And if we can get beyond the stigma of the word “tax,” supporting foreign assistance for DRM includes principles central to both the Democratic and Republican agendas. At its best, DRM assistance includes the following tenets:

DRM is Market Friendly

One of the primary goals of domestic resource mobilization (DRM) assistance abroad is creating the optimal conditions for market-based economic growth. DRM isn’t about soaking the rich, rather it’s aimed at ensuring that tax policy facilitates inclusive economic growth and development. DRM is about creating an attractive environment for domestic and international investment.

DRM Engages Citizens

As DRM enhances states’ capacity to collect and spend revenues, it also provides a platform for citizen engagement in public policy. DRM strengthens the citizen–state compact by ensuring that citizens have the opportunity to influence tax policy formulation and implementation. The OECD has stated, “taxation is integral to strengthening the effective functioning of the state and to the social contract between governments and citizens.”

DRM Reduces Bureaucracy

Part of making tax systems platforms for economic growth, rather than roadblocks, is reducing bureaucracy. DRM assistance includes quantitative goals of raising a developing nation’s tax-to-GDP ratio, but it also integrates the qualitative measure of how a tax system raises money, not just how much it raises.

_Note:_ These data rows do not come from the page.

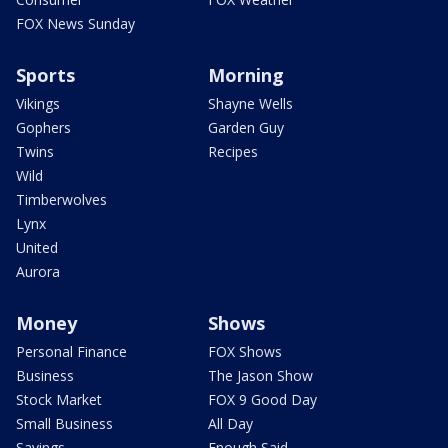
FOX News Sunday
Sports
Morning
Vikings
Shayne Wells
Gophers
Garden Guy
Twins
Recipes
Wild
Timberwolves
Lynx
United
Aurora
Money
Shows
Personal Finance
FOX Shows
Business
The Jason Show
Stock Market
FOX 9 Good Day
Small Business
All Day
Savings
Enough Said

DRM is about making paying taxes easier for citizens – removing red tape. This can include introducing information technology to make tax collection more efficient and less prone to corruption, simplifying the tax code, and providing better customer service to taxpayers by processing tax returns more quickly.

DRM Enhances Accountability

Of course, sometimes corrupt elites and organizations do game tax systems and part of increasing citizen engagement in tax policy includes increasing the fairness and equity in taxation. US DRM assistance to developing nations includes supporting policy changes to close loopholes for those who don’t pay their fair share.

While US’ DRM technical assistance is a tiny part of the overall US international development budget – for example $20 million per year at USAID – there is growing recognition of the need for donors and developing nations to invest more.

The US government momentum on DRM for developing nations is promising. To maintain it, we’ll need to solidify the transformation of “tax” from a curse word to a widely recognized means to increase citizen engagement in fiscal governance while building a supportive environment for inclusive economic growth.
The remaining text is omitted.